WHAT THIS TASK INVOLVES:
Starting at the line containing "The image size" and ending at the line containing "Locate an element", print every line of the material below exactly, both ends included, and stop there.

PROVIDED INFORMATION:
* * *
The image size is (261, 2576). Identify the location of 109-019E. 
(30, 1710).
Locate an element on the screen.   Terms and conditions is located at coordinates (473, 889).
* * *
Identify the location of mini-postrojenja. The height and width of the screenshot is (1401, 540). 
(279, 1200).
* * *
REPLY:
The image size is (261, 2576). Identify the location of 109-019E. 
(30, 1710).
Locate an element on the screen.   Terms and conditions is located at coordinates (473, 889).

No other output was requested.